Sunday, May 29, 2011

Picking through the numbers to piece together a budget, but picking apart the future

Councillors and their officers carefully picked over the numbers and pieced together what they believe will be a workable financial budget for the City of Greater Shepparton.
Human energy was the key to
feeding the nation when the
oil ran out.


However, rather than piece together numbers that will sustain the city, they have really picked apart the city’s future.
True, if tomorrow is to be like yesterday, then the budget, as presented recently, is what is needed.
Tomorrow, though, will not be like yesterday as the financial and physical infrastructure of the world, and by implication Greater Shepparton, is deteriorating and teetering on collapse.
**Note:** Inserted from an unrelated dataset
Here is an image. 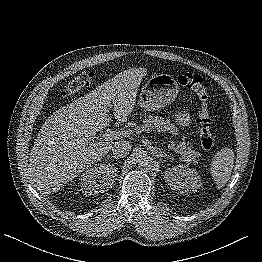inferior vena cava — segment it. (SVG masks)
<instances>
[{"label": "inferior vena cava", "instance_id": "inferior-vena-cava-1", "mask_svg": "<svg viewBox=\"0 0 262 262\" xmlns=\"http://www.w3.org/2000/svg\"><path fill=\"white\" fill-rule=\"evenodd\" d=\"M131 143L126 140L115 142L112 146V153L118 158H123L131 151Z\"/></svg>", "mask_w": 262, "mask_h": 262}]
</instances>
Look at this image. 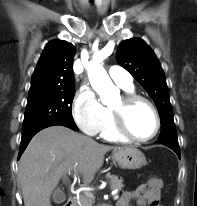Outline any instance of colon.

Rather than budget for the creation of a city that allows for what contemporary society understands as growth, we should be budgeting for the creation of a resilient city, a city that will have the social and physical infrastructure that allows it to survive the unfolding shocks of the coming decades.
The Global Financial Crisis of a few years ago was little more than a curtain raiser to what we will see when the world exhausts its oil reserves and the chaos embedded in climate change begins to impact on the wellbeing of communities around the world.
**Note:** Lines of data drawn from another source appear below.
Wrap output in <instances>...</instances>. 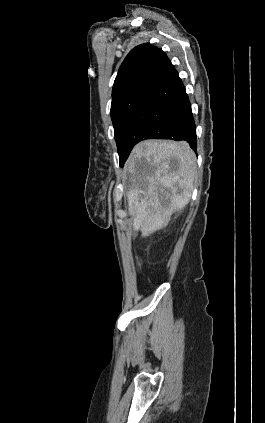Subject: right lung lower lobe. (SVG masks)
I'll list each match as a JSON object with an SVG mask.
<instances>
[{
    "label": "right lung lower lobe",
    "mask_w": 265,
    "mask_h": 423,
    "mask_svg": "<svg viewBox=\"0 0 265 423\" xmlns=\"http://www.w3.org/2000/svg\"><path fill=\"white\" fill-rule=\"evenodd\" d=\"M145 139L183 140L196 151V126L191 105L173 66L146 95L125 128L121 144L127 158L134 145Z\"/></svg>",
    "instance_id": "right-lung-lower-lobe-1"
}]
</instances>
Life’s fundamental needs – food, water and shelter – will become a priority and only those supported by a strong and resourceful community; a community in which those in charge have allowed for those impending difficulties, budgeted for and created a resilient infrastructure.
Our council should be re-zoning inner-city areas to encourage in-fill development to allow for residential living in the heart of the city and with it the resurgence of a market-like structure in the central business district so that most everything important to day-to-day living is within easy walking or cycling distance.
Just as was the case in Cuba in the 90s when, for multiple political reasons, its supply of oil vanished, food become such a priority that within a few years cities were growing, within their boundaries, some 70 per cent of their vegetables.
The dilemma was sprung upon the Cubans, but it is something about which we are aware and so our council should be encouraging all to grow what food they can and, beyond that, establishing community gardens at strategic places throughout the city, so creating neighbourhood resilience.
It should be promoting, and through zoning make possible, the creation of living areas in, around or on commercial premises meaning people can live close to their work, making travel by motor vehicle, which will ultimately be difficult, unnecessary.
The ride from here to the end of oil is going to be bumpy, but with the finish line in sight, each of us, and particularly our local council, needs to do what we can to prepare for coming, and certain, difficult social and ideological changes.